Key Parameters & Variants
Wan 2.2 is offered in several variants, each tailored for different tasks and computational resources.
| Model Variant | Total Parameters | Key Feature | Supported Tasks |
|---|---|---|---|
| T2V-A14B | ~27B (14B active) | MoE for Text-to-Video | Text-to-Video |
| I2V-A14B | ~27B (14B active) | MoE for Image-to-Video | Image-to-Video |
| TI2V-5B | 5B | High-Compression VAE | Text-to-Video, Image-to-Video |
| S2V-14B | ~27B (14B active) | MoE for Speech-to-Video | Speech-to-Video |
| Animate-14B | ~27B (14B active) | MoE for Animation | Character Animation & Replacement |
Intended Use & Applications
Wan 2.2 is designed for a wide range of creative and academic applications. Its various models support a comprehensive set of downstream tasks, making it a versatile tool for digital artists, filmmakers, researchers, and developers.

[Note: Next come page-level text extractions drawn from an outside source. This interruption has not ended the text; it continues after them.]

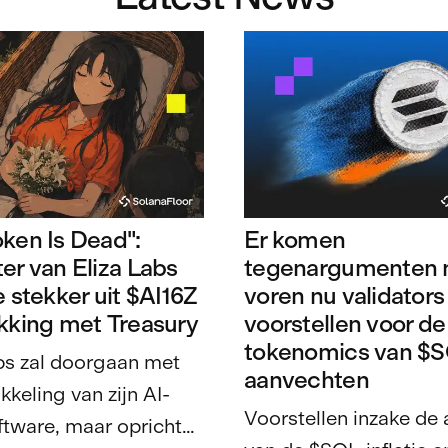
ken Is Dead":
Er komen
er van Eliza Labs
tegenargumenten 
e stekker uit $AI16Z
voren nu validators
kking met Treasury
voorstellen voor de
tokenomics van $
bs zal doorgaan met
aanvechten
kkeling van zijn AI-
Voorstellen inzake de
tware, maar oprichter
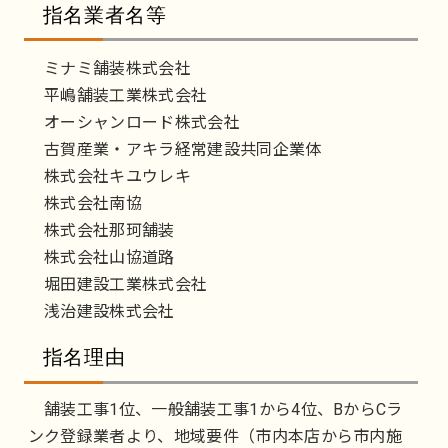
指名業者名等
ミナミ舗装株式会社
平嶋舗装工業株式会社
オーシャンロード株式会社
古賀産業・アキラ経常建設共同企業体
株式会社キユウレキ
株式会社南協
株式会社那珂舗装
株式会社山協道路
堀田建設工業株式会社
浅治建設株式会社
指名理由
舗装工事1位、一般舗装工事1から4位、BからCラ
ンク登録業者より、地域要件（市内本店から市内施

- Cinematic Video Production: Generating high-fidelity video clips with specific artistic styles for short films, advertisements, or social media content.
- Storyboarding and Pre-visualization: Quickly creating video mockups from text descriptions or still images to visualize scenes.
- Character Animation: Animating static character images or replacing characters in existing videos with new ones while preserving motion and expression.
- Audio-Driven Content: Producing videos that are synchronized with speech or other audio tracks, suitable for creating animated avatars or visualizing audio content.
- Academic Research: Serving as a powerful, open-source foundation model for researchers exploring advancements in video generation, AI ethics, and multimodal AI.
- Creative Content Generation: Enabling artists and creators to explore new forms of digital art and storytelling by combining text, images, and audio to produce unique video content.